**MATERIALS PROVIDED**
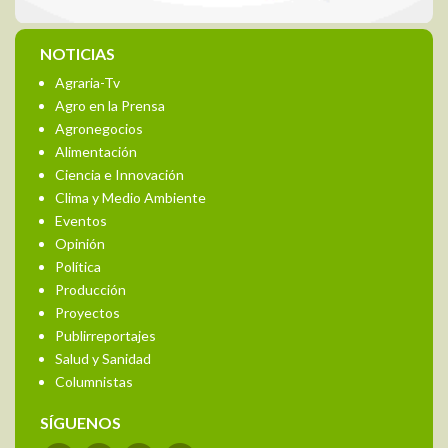
NOTICIAS
Agraria-Tv
Agro en la Prensa
Agronegocios
Alimentación
Ciencia e Innovación
Clima y Medio Ambiente
Eventos
Opinión
Política
Producción
Proyectos
Publirreportajes
Salud y Sanidad
Columnistas
SÍGUENOS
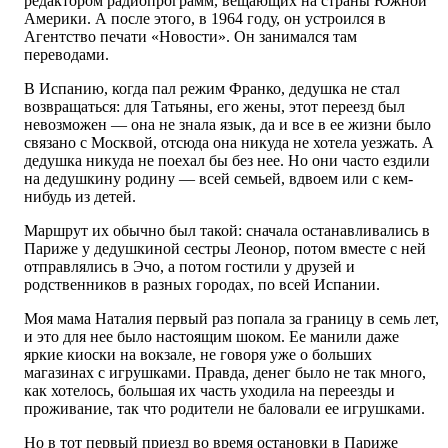
редактором радиопрограмм, вещающих на страны Южной
Америки. А после этого, в 1964 году, он устроился в
Агентство печати «Новости». Он занимался там
переводами.
В Испанию, когда пал режим Франко, дедушка не стал
возвращаться: для Татьяны, его жены, этот переезд был
невозможен — она не знала язык, да и все в ее жизни было
связано с Москвой, отсюда она никуда не хотела уезжать. А
дедушка никуда не поехал бы без нее. Но они часто ездили
на дедушкину родину — всей семьей, вдвоем или с кем-
нибудь из детей.
Маршрут их обычно был такой: сначала останавливались в
Париже у дедушкиной сестры Леонор, потом вместе с ней
отправлялись в Эчо, а потом гостили у друзей и
родственников в разных городах, по всей Испании.
Моя мама Наталия первый раз попала за границу в семь лет,
и это для нее было настоящим шоком. Ее манили даже
яркие киоски на вокзале, не говоря уже о больших
магазинах с игрушками. Правда, денег было не так много,
как хотелось, большая их часть уходила на переезды и
проживание, так что родители не баловали ее игрушками.
Но в тот первый приезд во время остановки в Париже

**WORK TASK**
Everything in the records above must be repeated exactly, except the pictures.

**ANSWER FOR THIS EXERCISE**
NOTICIAS
Agraria-Tv
Agro en la Prensa
Agronegocios
Alimentación
Ciencia e Innovación
Clima y Medio Ambiente
Eventos
Opinión
Política
Producción
Proyectos
Publirreportajes
Salud y Sanidad
Columnistas
SÍGUENOS
редактором радиопрограмм, вещающих на страны Южной
Америки. А после этого, в 1964 году, он устроился в
Агентство печати «Новости». Он занимался там
переводами.
В Испанию, когда пал режим Франко, дедушка не стал
возвращаться: для Татьяны, его жены, этот переезд был
невозможен — она не знала язык, да и все в ее жизни было
связано с Москвой, отсюда она никуда не хотела уезжать. А
дедушка никуда не поехал бы без нее. Но они часто ездили
на дедушкину родину — всей семьей, вдвоем или с кем-
нибудь из детей.
Маршрут их обычно был такой: сначала останавливались в
Париже у дедушкиной сестры Леонор, потом вместе с ней
отправлялись в Эчо, а потом гостили у друзей и
родственников в разных городах, по всей Испании.
Моя мама Наталия первый раз попала за границу в семь лет,
и это для нее было настоящим шоком. Ее манили даже
яркие киоски на вокзале, не говоря уже о больших
магазинах с игрушками. Правда, денег было не так много,
как хотелось, большая их часть уходила на переезды и
проживание, так что родители не баловали ее игрушками.
Но в тот первый приезд во время остановки в Париже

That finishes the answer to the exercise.